RNA-seq analysis was executed and visualized using an in-house, web-based platform, consisting of the following steps. Sequencing quality control was performed using FastQC (v0.11.5). Transcript expression was then quantified using Salmon⁸³ (v0.9.1) in pseudo-alignment mode, without adapter trimming, producing transcript-per-million estimates, using the Ensembl human GRCh38 transcriptome. For the dose response study, samples were corrected by removing the second principal component that captured variation due to batch. For visualization and time course analyses, low count genes (<25) were excluded. Differential expression analysis was performed using the DESeq2 package in R producing q values and effect sizes for the comparison between basal states of WT and ATF4 KO Dmr-PERK cells.

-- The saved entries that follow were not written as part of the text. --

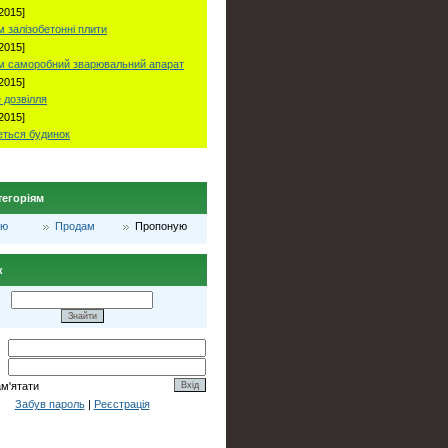
2015]
 залізобетонні плити
2015]
м саморобний зварювальний апарат
2015]
 дозвілля
2015]
ться будинок
тегоріям
лю
Продам
Пропоную
к
ам'ятати
Забув пароль
|
Реєстрація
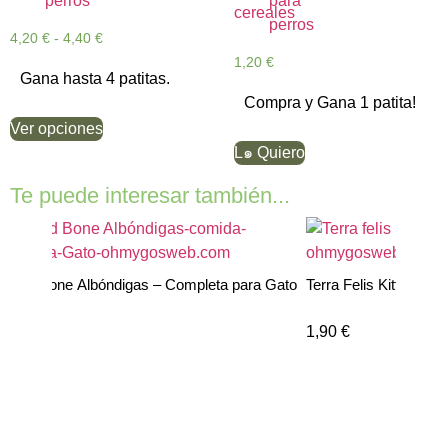
4,20
€
-
4,40
€
1,20
€
Gana hasta 4 patitas.
Compra y Gana 1 patita!
Ver opciones
L๑ Quiero
Te puede interesar también...
r and Bone Albóndigas – Completa para Gato
Terra Felis Kitten Co
€
1,90
€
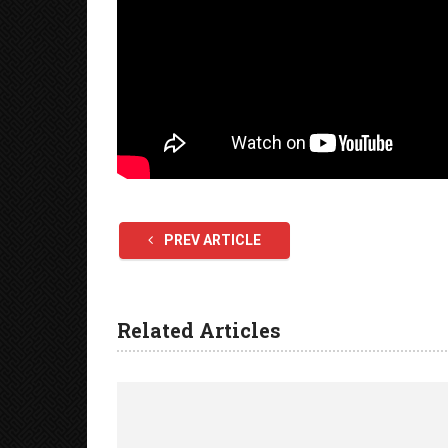
PREV ARTICLE
Related Articles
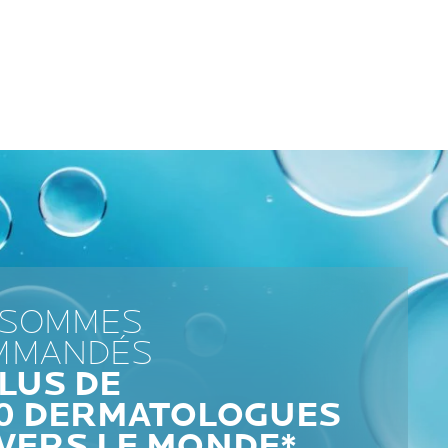
 SOMMES
MMANDÉS
LUS DE
00 DERMATOLOGUES
VERS LE MONDE*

Transcriptomics time course analysis

To identify genes that were significantly changing over time in response to ISR induction, we used the method described in ref. ⁸⁴ First, each gene measurement was normalized to its mean expression level at t = 0. Then, genes were selected if they showed a log₂ fold change greater than 1.5 in any condition. Of these, the expression profile for each gene was fit to a quadratic model:

$$Y(t)={\beta }_{1}t+{\beta }_{2}{t}^{2}\,$$

Time-dependent genes required a p value of the F statistic of the model to be <0.001. To perform pairwise comparisons of gene expression time courses between genotypes (WT vs. ATF4 KO), a multiple regression analysis was performed. We fit an additional model that took into account the genotype with the variable ${D}_{G}$:

$$Y(t)={\beta }_{1}t+{\beta }_{2}{t}^{2}+{D}_{G}{\beta }_{3}t+{D}_{G}{{\beta }_{4}t}^{2}\,$$

where ${D}_{G}=0$ for WT and ${D}_{G}\,$= 1 for ATF4 KO. We computed the p value of the F statistic between the original and genotype-aware models. Genes were classified as significantly different if the Benjamini and Yekutieli FDR-corrected p value < 0.05. The same procedure was performed to identify genes differentially expressed in two treatment conditions, with a p value cutoff of 1e-5 (dimerizer vs. thapsigargin conditions in Fig. 1f and the dimerizer vs. arsenite conditions in Fig. 1g).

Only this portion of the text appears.